=== MATERIAL PROVIDED ===

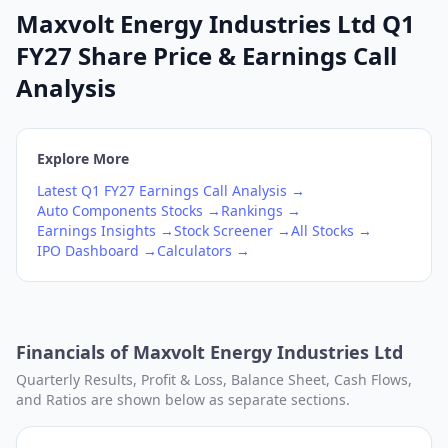
Maxvolt Energy Industries Ltd Q1
FY27 Share Price & Earnings Call
Analysis
Explore More
Latest
Q1
FY27
Earnings Call Analysis →
Auto Components
Stocks →
Rankings →
Earnings Insights →
Stock Screener →
All Stocks →
IPO Dashboard →
Calculators →
Financials of
Maxvolt Energy Industries Ltd
Quarterly Results, Profit & Loss, Balance Sheet, Cash Flows,
and Ratios are shown below as separate sections.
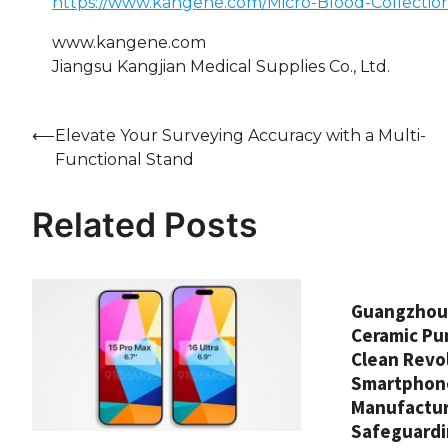
https://www.kangene.com/Micro-Blood-Collectio
www.kangene.com
Jiangsu Kangjian Medical Supplies Co., Ltd.
Post
⟵
Elevate Your Surveying Accuracy with a Multi-
Functional Stand
navigation
Related Posts
Guangzhou 
Ceramic Pu
Clean Revol
Smartphon
Manufactur
Safeguardi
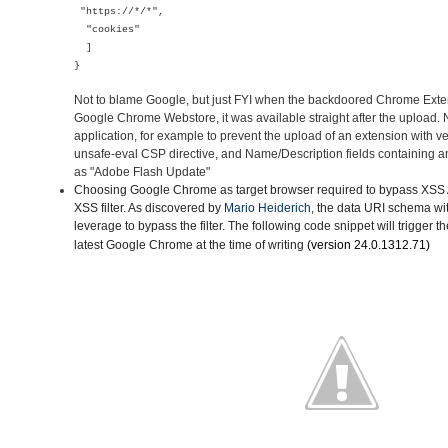
"https://*/*",
"cookies"
]
}
Not to blame Google, but just FYI when the backdoored Chrome Ext
Google Chrome Webstore, it was available straight after the upload
application, for example to prevent the upload of an extension with v
unsafe-eval CSP directive, and Name/Description fields containing a
as "Adobe Flash Update"
Choosing Google Chrome as target browser
required to bypass XSS A
XSS filter. As discovered by
Mario Heiderich
, the data URI schema wi
leverage to bypass the filter. The following code snippet will trigger t
latest Google Chrome
at the time of writing
(version
24.0.1312.71)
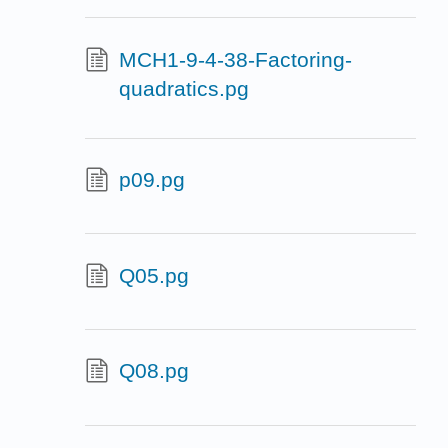
MCH1-9-4-38-Factoring-
quadratics.pg
p09.pg
Q05.pg
Q08.pg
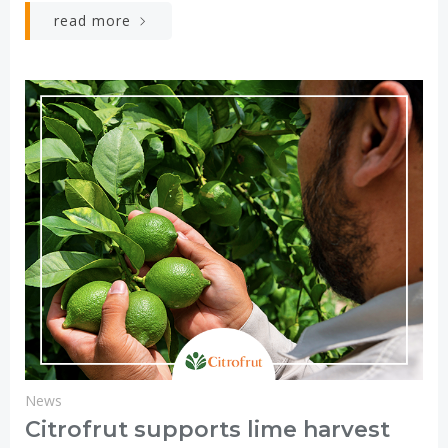
read more
News
Citrofrut supports lime harvest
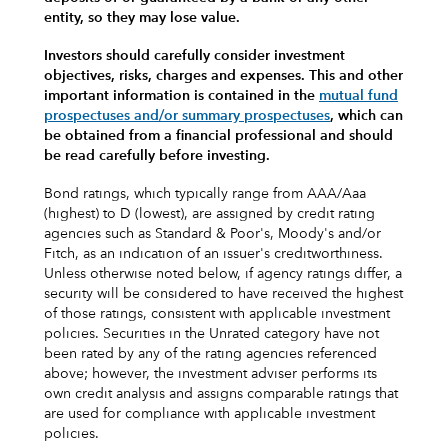
entity, so they may lose value.
Investors should carefully consider investment
objectives, risks, charges and expenses.
This and other
important information is contained in the
mutual fund
prospectuses and/or summary prospectuses
, which can
be obtained from a financial professional and should
be read carefully before investing.
Bond ratings, which typically range from AAA/Aaa
(highest) to D (lowest), are assigned by credit rating
agencies such as Standard & Poor's, Moody's and/or
Fitch, as an indication of an issuer's creditworthiness.
Unless otherwise noted below, if agency ratings differ, a
security will be considered to have received the highest
of those ratings, consistent with applicable investment
policies. Securities in the Unrated category have not
been rated by any of the rating agencies referenced
above; however, the investment adviser performs its
own credit analysis and assigns comparable ratings that
are used for compliance with applicable investment
policies.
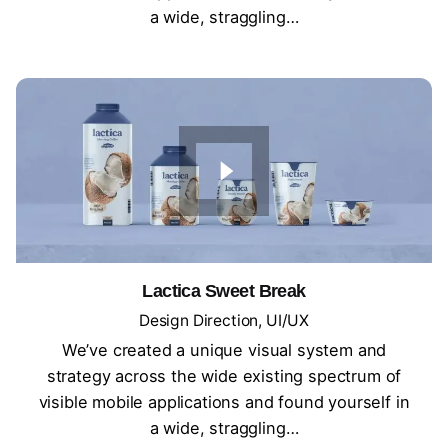
a wide, straggling…
Lactica Sweet Break
Design Direction
UI/UX
We’ve created a unique visual system and
strategy across the wide existing spectrum of
visible mobile applications and found yourself in
a wide, straggling…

===

**WORK REQUEST:**
If pictures appear in the data, do not print them; repeat the rest exactly.

**EXERCISE RESULT:**
Maxvolt Energy Industries Ltd Q1
FY27 Share Price & Earnings Call
Analysis
Explore More
Latest
Q1
FY27
Earnings Call Analysis →
Auto Components
Stocks →
Rankings →
Earnings Insights →
Stock Screener →
All Stocks →
IPO Dashboard →
Calculators →
Financials of
Maxvolt Energy Industries Ltd
Quarterly Results, Profit & Loss, Balance Sheet, Cash Flows,
and Ratios are shown below as separate sections.
https://www.kangene.com/Micro-Blood-Collectio
www.kangene.com
Jiangsu Kangjian Medical Supplies Co., Ltd.
Post
⟵
Elevate Your Surveying Accuracy with a Multi-
Functional Stand
navigation
Related Posts
Guangzhou 
Ceramic Pu
Clean Revol
Smartphon
Manufactur
Safeguardi
"https://*/*",
"cookies"
]
}
Not to blame Google, but just FYI when the backdoored Chrome Ext
Google Chrome Webstore, it was available straight after the upload
application, for example to prevent the upload of an extension with v
unsafe-eval CSP directive, and Name/Description fields containing a
as "Adobe Flash Update"
Choosing Google Chrome as target browser
required to bypass XSS A
XSS filter. As discovered by
Mario Heiderich
, the data URI schema wi
leverage to bypass the filter. The following code snippet will trigger t
latest Google Chrome
at the time of writing
(version
24.0.1312.71)
MCH1-9-4-38-Factoring-
quadratics.pg
p09.pg
Q05.pg
Q08.pg
read more
News
Citrofrut supports lime harvest
entity, so they may lose value.
Investors should carefully consider investment
objectives, risks, charges and expenses.
This and other
important information is contained in the
mutual fund
prospectuses and/or summary prospectuses
, which can
be obtained from a financial professional and should
be read carefully before investing.
Bond ratings, which typically range from AAA/Aaa
(highest) to D (lowest), are assigned by credit rating
agencies such as Standard & Poor's, Moody's and/or
Fitch, as an indication of an issuer's creditworthiness.
Unless otherwise noted below, if agency ratings differ, a
security will be considered to have received the highest
of those ratings, consistent with applicable investment
policies. Securities in the Unrated category have not
been rated by any of the rating agencies referenced
above; however, the investment adviser performs its
own credit analysis and assigns comparable ratings that
are used for compliance with applicable investment
policies.
a wide, straggling…
Lactica Sweet Break
Design Direction
UI/UX
We’ve created a unique visual system and
strategy across the wide existing spectrum of
visible mobile applications and found yourself in
a wide, straggling…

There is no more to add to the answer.